THE TASK:
From the line containing "Маусым 3, 2026" to the end of the records, print every line exactly, both ends included, and leave out the pictures.

══════════

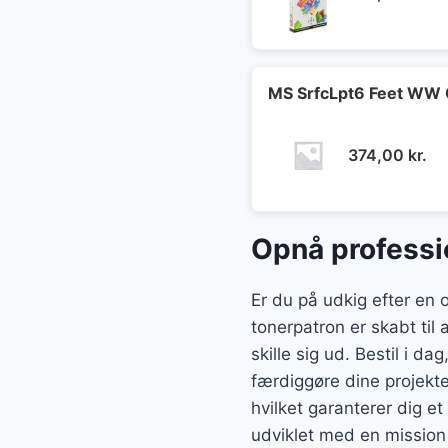
MS SrfcLpt6 Feet WW 
374,00
kr.
Opnå professio
Er du på udkig efter en 
tonerpatron er skabt til 
skille sig ud. Bestil i d
færdiggøre dine projekte
hvilket garanterer dig e
udviklet med en mission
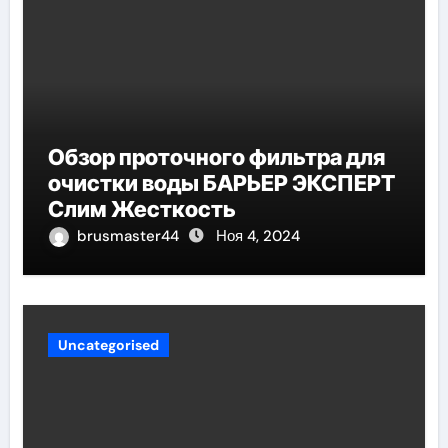
Обзор проточного фильтра для
очистки воды БАРЬЕР ЭКСПЕРТ
Слим Жесткость
brusmaster44
Ноя 4, 2024
Uncategorised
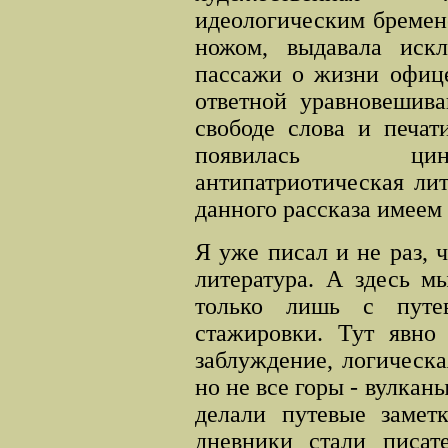
идеологическим бремен
ножом, выдавала искл
пассажи о жизни офице
ответной уравновешив
свободе слова и печат
появилась цини
антипатриотическая ли
данного рассказа имеем 
Я уже писал и не раз, 
литература. А здесь м
только лишь с путе
стажировки. Тут явно 
заблуждение, логическа
но не все горы - вулкан
делали путевые замет
дневники стали писат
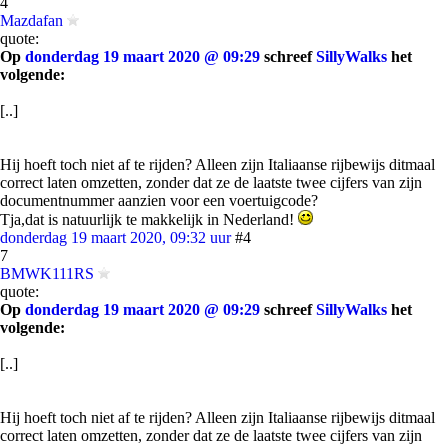
4
Mazdafan
quote:
Op
donderdag 19 maart 2020 @ 09:29
schreef
SillyWalks
het
volgende:
[..]
Hij hoeft toch niet af te rijden? Alleen zijn Italiaanse rijbewijs ditmaal
correct laten omzetten, zonder dat ze de laatste twee cijfers van zijn
documentnummer aanzien voor een voertuigcode?
Tja,dat is natuurlijk te makkelijk in Nederland!
donderdag 19 maart 2020, 09:32 uur
#4
7
BMWK111RS
quote:
Op
donderdag 19 maart 2020 @ 09:29
schreef
SillyWalks
het
volgende:
[..]
Hij hoeft toch niet af te rijden? Alleen zijn Italiaanse rijbewijs ditmaal
correct laten omzetten, zonder dat ze de laatste twee cijfers van zijn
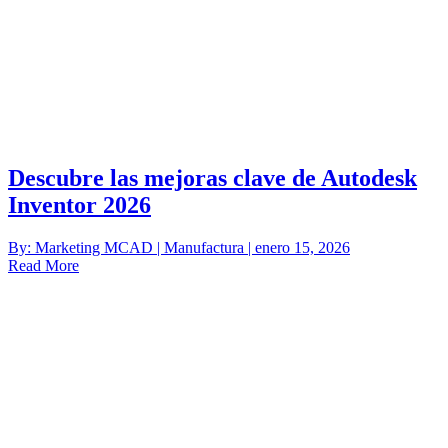
Descubre las mejoras clave de Autodesk
Inventor 2026
By: Marketing MCAD | Manufactura | enero 15, 2026
Read More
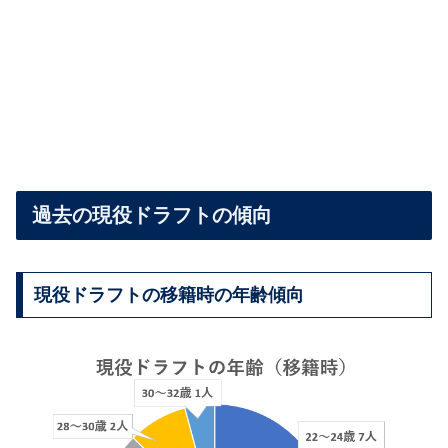
過去の現役ドラフトの傾向
現役ドラフトの移籍時の年齢傾向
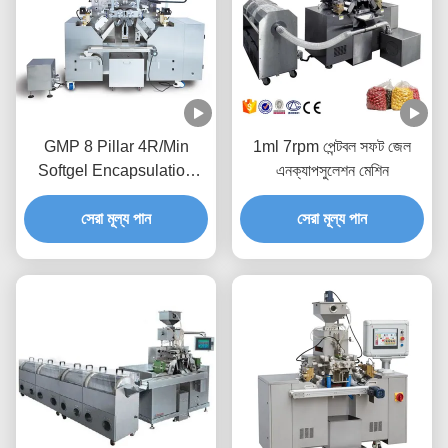
GMP 8 Pillar 4R/Min
1ml 7rpm পেন্টবল সফট জেল
Softgel Encapsulation
এনক্যাপসুলেশন মেশিন
Machine
সেরা মূল্য পান
সেরা মূল্য পান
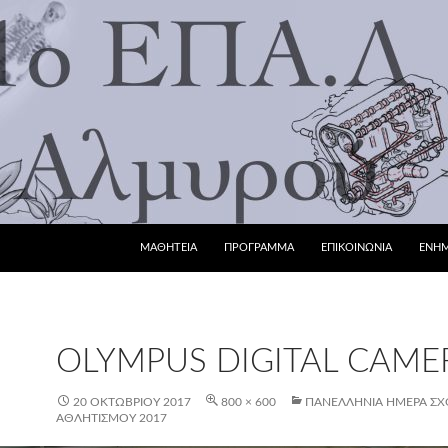
ΜΕΤΆΒΑΣΗ ΣΕ ΠΕΡΙΕΧΌΜΕΝΟ
ΜΑΘΗΤΕΙΑ
ΠΡΟΓΡΑΜΜΑ
ΕΠΙΚΟΙΝΩΝΙΑ
ΕΝΗ
OLYMPUS DIGITAL CAME
20 ΟΚΤΩΒΡΊΟΥ 2017
800 × 600
ΠΑΝΕΛΛΉΝΙΑ ΗΜΈΡΑ ΣΧ
ΑΘΛΗΤΙΣΜΟΎ 2017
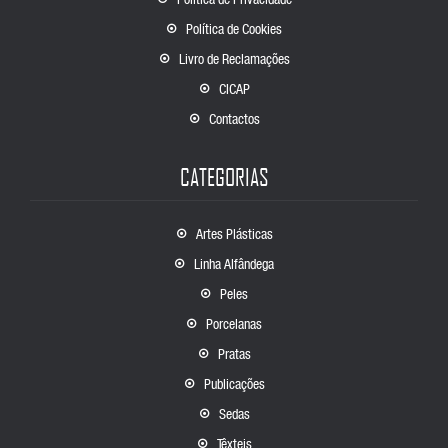
Política de Cookies
Livro de Reclamações
CICAP
Contactos
CATEGORIAS
Artes Plásticas
Linha Alfândega
Peles
Porcelanas
Pratas
Publicações
Sedas
Têxteis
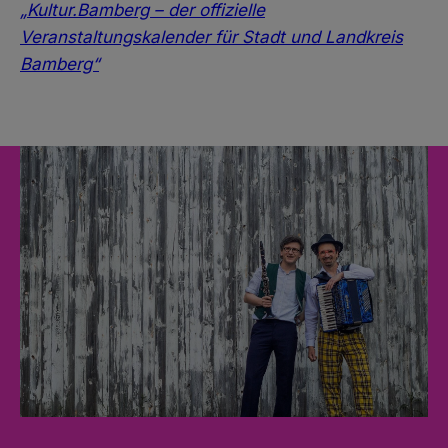
„Kultur.Bamberg – der offizielle
Veranstaltungskalender für Stadt und Landkreis
Bamberg“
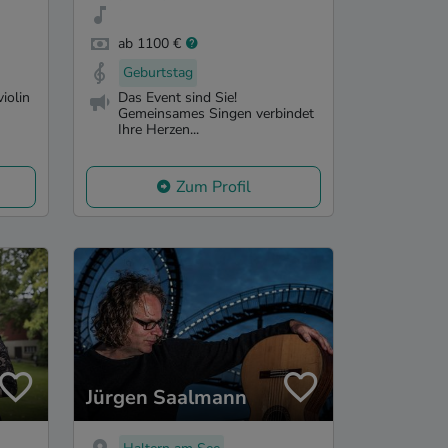
ab 1100 €
Geburtstag
iolin
Das Event sind Sie!
Gemeinsames Singen verbindet
Ihre Herzen...
Zum Profil
Jürgen Saalmann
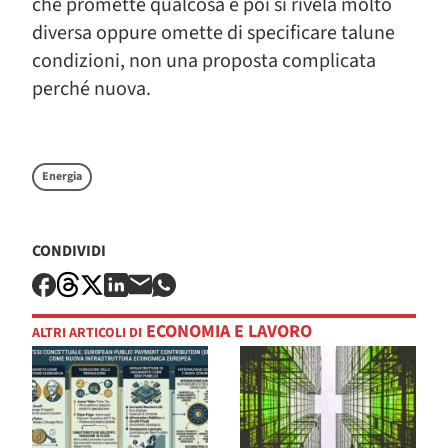
che promette qualcosa e poi si rivela molto
diversa oppure omette di specificare talune
condizioni, non una proposta complicata
perché nuova.
Energia
CONDIVIDI
ECONOMIA E LAVORO
ALTRI ARTICOLI DI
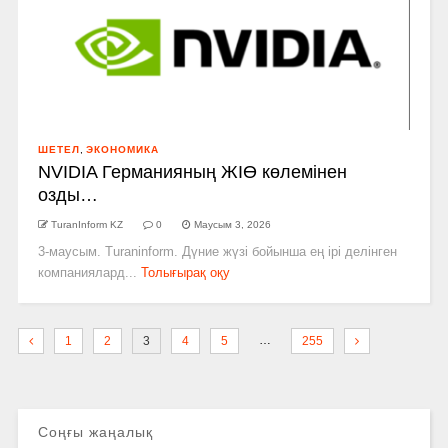
ШЕТЕЛ
,
ЭКОНОМИКА
NVIDIA Германияның ЖІӨ көлемінен
озды…
TuranInform KZ
0
Маусым 3, 2026
3-маусым. Turaninform. Дүние жүзі бойынша ең ірі делінген
компаниялард...
Толығырақ оқу
…
1
2
3
4
5
255
Соңғы жаңалық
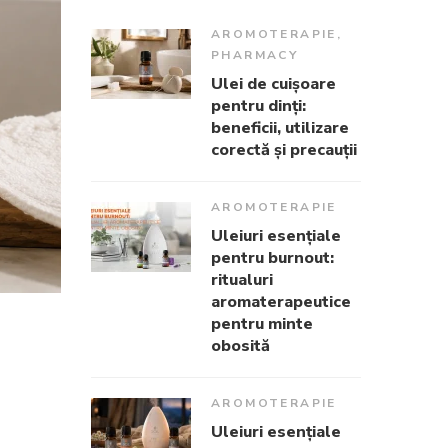
AROMOTERAPIE
,
PHARMACY
Ulei de cuișoare
pentru dinți:
beneficii, utilizare
corectă și precauții
AROMOTERAPIE
Uleiuri esențiale
pentru burnout:
ritualuri
aromaterapeutice
pentru minte
obosită
AROMOTERAPIE
Uleiuri esențiale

══════════

EXERCISE SOLUTION:
Маусым 3, 2026
3-маусым. Turaninform. Дүние жүзі бойынша ең ірі делінген
компаниялард...
Толығырақ оқу
…
1
2
3
4
5
255
Соңғы жаңалық
AROMOTERAPIE
,
PHARMACY
Ulei de cuișoare
pentru dinți:
beneficii, utilizare
corectă și precauții
AROMOTERAPIE
Uleiuri esențiale
pentru burnout:
ritualuri
aromaterapeutice
pentru minte
obosită
AROMOTERAPIE
Uleiuri esențiale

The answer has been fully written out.